British television host and explorer Bruce Parry recently made his way to Hong Kong, bringing his down-to-earth spirit for adventure most often seen in some of the world’s most remote places to a city of skyscrapers. Best known for his three award-winning BBC documentaries, Tribe, Amazon and Arctic, the former Royal Marines commando made a name for himself more than a decade ago as the man willing to go where many others simply wouldn’t, and all in the name of telling a story. Fully committed to immersing himself in his subject, Bruce did it all – from pushing a bone through his nose with the Kombai of West Papua and taking powerful hallucinogens with the Babongo of Gabon to having his skin slashed with thorns in an ancient ritual of the Suri in Ethiopia – securing his spot as one of TV’s most engaging, and beloved, storytellers.
It was, therefore, no surprise that there wasn’t a shortage of fans who turned out to meet the man himself at a series of events held in collaboration with the Hive. In town to spread the word about his new and extremely eye-opening documentary Tawai, he co-hosted its Asian premiere with Hive Life, showing it at the Hive Spring whilst live streaming it to a full house in four major cities across our network. Explorer Experiences, a fireside chat with the man himself, was a sellout evening of thought-provoking discussion and jaw-dropping anecdotes as he recounted some of his most extreme adventures and explained the very personal purpose behind his current project.
The brilliant cinematography in his film Tawai charts Bruce’s journey through the forests of the Amazon and Borneo and through to the River Ganges and the Isle of Skye. Beginning with the Penan tribe, a community that holds true to the principles of an egalitarian society, Bruce embarks upon a poetic and philosophical exploration, investigating the changes in our empathic connection to nature and the world views that underlie the structure behind our societies. A departure from his faster-paced, adrenaline-filled adventures at the BBC, as he explains it, “Tawai embodied the essence of what I had learned. I couldn’t continue with the usual type of documentaries until I had shared this deeper realisation.”

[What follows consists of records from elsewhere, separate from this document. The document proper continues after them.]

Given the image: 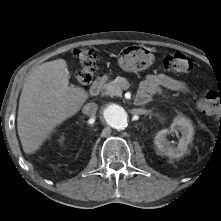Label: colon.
<instances>
[{
    "label": "colon",
    "instance_id": "colon-1",
    "mask_svg": "<svg viewBox=\"0 0 221 221\" xmlns=\"http://www.w3.org/2000/svg\"><path fill=\"white\" fill-rule=\"evenodd\" d=\"M75 58L80 64L76 79L80 84H89L94 76L99 53L94 48L77 49L74 52ZM163 68L176 73H188L192 69L189 58L182 53L167 55L163 60ZM199 108L208 114H221V93L209 91L199 100Z\"/></svg>",
    "mask_w": 221,
    "mask_h": 221
}]
</instances>
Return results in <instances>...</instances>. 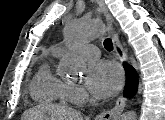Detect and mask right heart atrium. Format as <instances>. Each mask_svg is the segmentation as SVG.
<instances>
[{
	"label": "right heart atrium",
	"instance_id": "d8ad5b80",
	"mask_svg": "<svg viewBox=\"0 0 165 120\" xmlns=\"http://www.w3.org/2000/svg\"><path fill=\"white\" fill-rule=\"evenodd\" d=\"M70 98L73 102L82 103L87 99V94L81 86H70Z\"/></svg>",
	"mask_w": 165,
	"mask_h": 120
}]
</instances>
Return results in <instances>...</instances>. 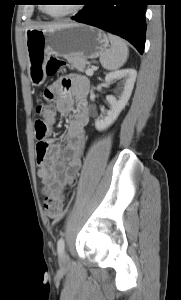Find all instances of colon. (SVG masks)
<instances>
[{"mask_svg":"<svg viewBox=\"0 0 181 300\" xmlns=\"http://www.w3.org/2000/svg\"><path fill=\"white\" fill-rule=\"evenodd\" d=\"M66 65V62L58 57L49 59L46 66V74L52 77L59 73ZM52 96L45 94V100L35 107V113L42 119L35 122V135L37 143H44L48 136L47 122L54 120L56 109L52 103ZM65 201V193L53 192L44 200V211L46 216L52 221H58L63 217V204Z\"/></svg>","mask_w":181,"mask_h":300,"instance_id":"obj_1","label":"colon"}]
</instances>
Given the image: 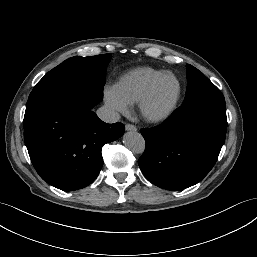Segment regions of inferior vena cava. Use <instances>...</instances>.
<instances>
[{
  "mask_svg": "<svg viewBox=\"0 0 257 257\" xmlns=\"http://www.w3.org/2000/svg\"><path fill=\"white\" fill-rule=\"evenodd\" d=\"M97 115L102 121L106 123H115L120 119L119 113L107 106L100 107L97 110Z\"/></svg>",
  "mask_w": 257,
  "mask_h": 257,
  "instance_id": "1",
  "label": "inferior vena cava"
}]
</instances>
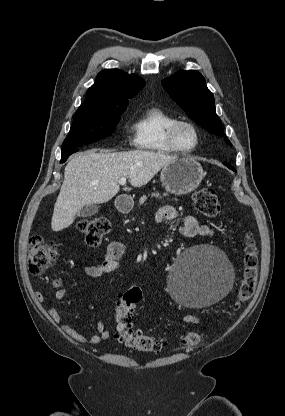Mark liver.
Segmentation results:
<instances>
[{
    "label": "liver",
    "mask_w": 285,
    "mask_h": 416,
    "mask_svg": "<svg viewBox=\"0 0 285 416\" xmlns=\"http://www.w3.org/2000/svg\"><path fill=\"white\" fill-rule=\"evenodd\" d=\"M88 150L68 162L64 182L54 206L51 228L59 232L71 226L83 206L105 204L120 190L119 178H128L131 186H146L163 166L178 156L166 152H101ZM126 190V188H125Z\"/></svg>",
    "instance_id": "liver-1"
}]
</instances>
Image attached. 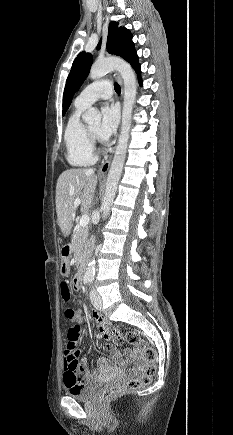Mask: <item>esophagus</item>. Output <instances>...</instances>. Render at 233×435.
Masks as SVG:
<instances>
[{
    "instance_id": "esophagus-1",
    "label": "esophagus",
    "mask_w": 233,
    "mask_h": 435,
    "mask_svg": "<svg viewBox=\"0 0 233 435\" xmlns=\"http://www.w3.org/2000/svg\"><path fill=\"white\" fill-rule=\"evenodd\" d=\"M113 75L118 79V81L120 83H122V79L118 73L115 72ZM122 94H123V90H122ZM111 161H112V155H110L109 158L106 159V161L103 162L102 165L100 166V168L98 170V173L100 175H104L108 172L110 165H111Z\"/></svg>"
}]
</instances>
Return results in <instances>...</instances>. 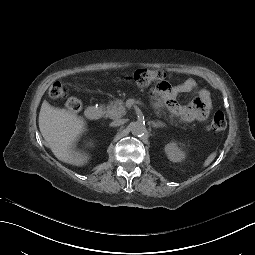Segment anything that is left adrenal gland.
<instances>
[{"instance_id": "1", "label": "left adrenal gland", "mask_w": 255, "mask_h": 255, "mask_svg": "<svg viewBox=\"0 0 255 255\" xmlns=\"http://www.w3.org/2000/svg\"><path fill=\"white\" fill-rule=\"evenodd\" d=\"M150 123L152 124V127H155V128H159V127H164L165 126V124L160 122V121H157V122L150 121Z\"/></svg>"}]
</instances>
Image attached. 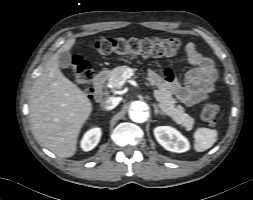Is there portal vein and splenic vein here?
I'll return each instance as SVG.
<instances>
[{
  "mask_svg": "<svg viewBox=\"0 0 253 200\" xmlns=\"http://www.w3.org/2000/svg\"><path fill=\"white\" fill-rule=\"evenodd\" d=\"M133 75L134 74L132 70L125 72L122 76V80L118 83V88H121L125 84L127 79L131 78Z\"/></svg>",
  "mask_w": 253,
  "mask_h": 200,
  "instance_id": "18ae733b",
  "label": "portal vein and splenic vein"
}]
</instances>
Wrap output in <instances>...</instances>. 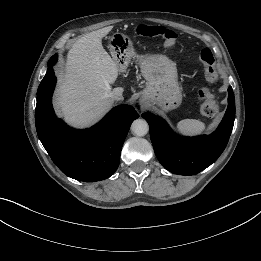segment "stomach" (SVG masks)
Listing matches in <instances>:
<instances>
[{
  "label": "stomach",
  "instance_id": "obj_1",
  "mask_svg": "<svg viewBox=\"0 0 261 261\" xmlns=\"http://www.w3.org/2000/svg\"><path fill=\"white\" fill-rule=\"evenodd\" d=\"M109 45L114 61L121 70L137 58L146 83L142 92V102L156 105L163 111L173 110L182 102V91L178 83L176 63L165 55H138L131 39L120 32L109 37Z\"/></svg>",
  "mask_w": 261,
  "mask_h": 261
}]
</instances>
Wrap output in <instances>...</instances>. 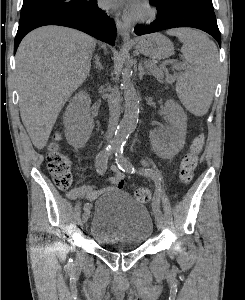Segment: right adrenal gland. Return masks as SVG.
Listing matches in <instances>:
<instances>
[{
  "mask_svg": "<svg viewBox=\"0 0 245 300\" xmlns=\"http://www.w3.org/2000/svg\"><path fill=\"white\" fill-rule=\"evenodd\" d=\"M95 63H96V65L94 66L95 69H99V70L103 69L98 55L95 56Z\"/></svg>",
  "mask_w": 245,
  "mask_h": 300,
  "instance_id": "obj_1",
  "label": "right adrenal gland"
}]
</instances>
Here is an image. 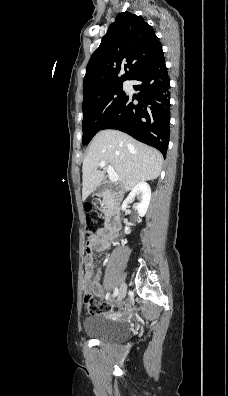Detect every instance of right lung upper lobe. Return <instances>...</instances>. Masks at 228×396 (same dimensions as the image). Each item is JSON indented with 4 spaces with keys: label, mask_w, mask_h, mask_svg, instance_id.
I'll list each match as a JSON object with an SVG mask.
<instances>
[{
    "label": "right lung upper lobe",
    "mask_w": 228,
    "mask_h": 396,
    "mask_svg": "<svg viewBox=\"0 0 228 396\" xmlns=\"http://www.w3.org/2000/svg\"><path fill=\"white\" fill-rule=\"evenodd\" d=\"M159 46L154 30L142 17L130 12L118 14L89 60L83 95L132 80ZM121 70L125 73L118 77Z\"/></svg>",
    "instance_id": "1"
}]
</instances>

A word native to the hunter-gatherers of Borneo, the name Tawai is a representation of the elusive meaning that the documentary seeks to convey. It refers to a connection forged between individuals of the tribe and their forest home. “In many ways, ‘tawai’ describes a feeling that, culturally and linguistically speaking, we have lost,” Bruce explains. Originally titled “Quest,” the documentary was renamed in the editing process, reflecting his desire to truly depict the remote communities that are the beating heart of his movie, to transmit their own message (rather than our interpretation of it), and reveal the insights they offer – insights he feels we should urgently hear.
Bruce is optimistic that his documentary will help people connect with and comprehend the true impact of our way of life, on each other and on the planet. “To open up to this feeling, this pain, can be overwhelming. But to cut ourselves off from this feeling is to anaesthetise ourselves to life,” he warns. Instead, he hopes to inspire positive change; “The hope of the film is that it sheds light on how it is that we have come to be in the situation we are in, and that there is no need to feel hopeless or helpless. By expanding our capacity for feeling and empathy, we can do what is needed.”
As he revealed in his Q&A sessions with Hive Life, Bruce is, for now, putting his adventuring days behind him. With his newfound knowledge from his time with the Penan tribe, he plans to start up an egalitarian community in Wales. “One of the main things I learned on my travels was the necessity for us to feel connected to people and places and nature, and I want to try and bring this into my life a lot more,” he relates. It’s been more than a decade now since Bruce first opened our eyes to an alternative worldview being lived out in some of our planet’s most far flung and exotic places. Now, he’s doing the same, just a lot closer to home. Given the man’s passion, spirit and relentless quest to show that there is another way to live, another worldview to see, it will, no doubt, be another journey that is fascinating to follow.